Memahami apa yang perlu dilindungi dan menyesuaikan kebijakan keamanan siber dengan lingkungan kerja modern merupakan kunci sukses keamanan siber di masa kini. Inilah kesimpulan yang bisa ditarik dari survei yang digelar MIT Technology Review Insights dan Palo Alto Networks.
Dalam survei tersebut, 51 persen responden mengatakan pernah mengalami serangan siber dari aset digital yang tidak diketahui, tidak terkelola, atau yang buruk pengelolaannya. Sementara 16 persen responden berpendapat mereka pun bakal menjadi korban serangan yang sama.

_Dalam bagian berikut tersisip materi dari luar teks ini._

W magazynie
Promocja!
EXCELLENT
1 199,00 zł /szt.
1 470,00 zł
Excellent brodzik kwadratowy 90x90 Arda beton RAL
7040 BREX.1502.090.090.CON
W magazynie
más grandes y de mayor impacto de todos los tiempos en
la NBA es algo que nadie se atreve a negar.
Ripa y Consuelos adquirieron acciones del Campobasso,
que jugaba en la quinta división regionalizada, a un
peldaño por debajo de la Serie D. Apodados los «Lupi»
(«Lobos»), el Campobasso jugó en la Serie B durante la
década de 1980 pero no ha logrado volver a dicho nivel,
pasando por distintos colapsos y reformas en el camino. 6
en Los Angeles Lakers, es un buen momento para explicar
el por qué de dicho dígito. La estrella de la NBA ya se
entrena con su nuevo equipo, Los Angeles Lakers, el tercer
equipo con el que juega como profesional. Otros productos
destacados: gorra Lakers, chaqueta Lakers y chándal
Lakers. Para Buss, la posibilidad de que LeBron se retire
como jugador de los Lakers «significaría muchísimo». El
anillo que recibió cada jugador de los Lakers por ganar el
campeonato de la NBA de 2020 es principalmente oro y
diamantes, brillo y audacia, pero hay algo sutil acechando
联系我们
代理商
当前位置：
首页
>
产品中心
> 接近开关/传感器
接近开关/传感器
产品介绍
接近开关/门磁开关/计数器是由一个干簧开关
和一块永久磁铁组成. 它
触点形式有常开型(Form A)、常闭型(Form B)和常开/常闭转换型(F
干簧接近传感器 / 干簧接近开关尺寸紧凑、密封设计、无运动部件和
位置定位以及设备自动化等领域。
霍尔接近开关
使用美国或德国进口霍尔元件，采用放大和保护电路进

Terlepas dari peran cloud yang kritis dalam upaya berbagai organisasi di Asia Pasifik mengakselerasi strategi transformasi digital, ketika 43 persen responden melaporkan bahwa lebih dari separuh aset digitalnya berada di cloud, tentu hal ini menimbulkan kekhawatiran tersendiri.
Menurut laporan Palo Alto Networks, aset-aset berbasis cloud adalah yang paling banyak terpapar keamanan siber. Laporan yang sama menyebutkan, 79% dari masalah yang diamati terjadi dari cloud.

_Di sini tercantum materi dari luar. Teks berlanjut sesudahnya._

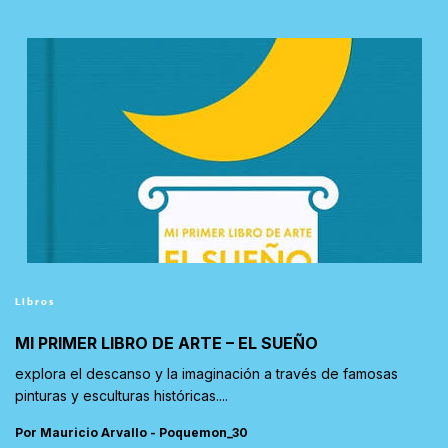
Libros
MI PRIMER LIBRO DE ARTE – EL SUEÑO
explora el descanso y la imaginación a través de famosas
pinturas y esculturas históricas....
Por Mauricio Arvallo - Poquemon_30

“Data ini semakin memperjelas kenyataan akan aset yang tidak diketahui atau tidak dikelola: aset-aset ini adalah resiko keamanan besar, dan satu-satunya cara untuk melindungi diri sendiri adalah melakukan inventarisasi lengkap dan terbaru akan semua aset yang terpapar Internet,” kata Tim Junio, Senior Vice President of Products, Cortex, Palo Alto Networks.

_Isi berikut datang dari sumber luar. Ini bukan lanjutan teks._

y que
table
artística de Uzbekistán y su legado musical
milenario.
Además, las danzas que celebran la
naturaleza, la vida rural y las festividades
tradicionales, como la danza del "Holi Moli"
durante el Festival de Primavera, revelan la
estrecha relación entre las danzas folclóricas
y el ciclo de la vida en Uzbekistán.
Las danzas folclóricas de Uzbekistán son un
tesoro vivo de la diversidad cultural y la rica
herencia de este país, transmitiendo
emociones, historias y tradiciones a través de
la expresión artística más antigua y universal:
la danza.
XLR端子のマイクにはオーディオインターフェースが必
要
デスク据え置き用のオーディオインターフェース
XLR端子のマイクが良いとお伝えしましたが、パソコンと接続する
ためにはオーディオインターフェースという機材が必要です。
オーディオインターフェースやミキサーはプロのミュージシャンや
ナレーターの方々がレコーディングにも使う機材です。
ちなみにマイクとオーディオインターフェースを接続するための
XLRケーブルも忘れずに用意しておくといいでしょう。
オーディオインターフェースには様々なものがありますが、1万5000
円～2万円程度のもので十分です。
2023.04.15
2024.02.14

Untuk itu Palo Alto Networks menyarankan beberapa strategi yang dapat membantu mengurangi kerentanan terhadap serangan siber.
1.Ambil alih kendali terhadap shadow IT atau TI bayangan
Shadow IT mencakup pembelian layanan-layanan cloud dan instalasi perangkat-perangkat IoT terkoneksi yang tidak tercatat yang berpotensi membukakan pintu masuk bagi penjahat maya. Smart key dan berbagai tipe aplikasi untuk akses mobile yang digunakan karyawan memungkinkan peretas mendapatkan akses masuk ke jaringan korporat.
2.Pantau inventaris
Sebanyak 46 persen responden melakukan inventarisasi untuk menemukan aset digital yang tidak diketahui atau tidak menjadi prioritas. Namun, 31 persen responden melaporkan, tindakan ini dilakukan hanya sekali tiap bulannya atau bahkan lebih jarang.
3.Kembangkan SDM
Gaji yang kompetitif, proyek-proyek yang menarik, dan peluang-peluang untuk meningkatkan keahlian bisa membantu perusahaan-perusahaan untuk menarik dan mempertahankan SDM. Bahkan karyawan-karyawan yang tidak memiliki keahlian keamanan siber tingkat tinggi pun bisa membantu mengurangi resiko keamanan jika pemahaman mereka tentang lansekap ancaman ditingkatkan.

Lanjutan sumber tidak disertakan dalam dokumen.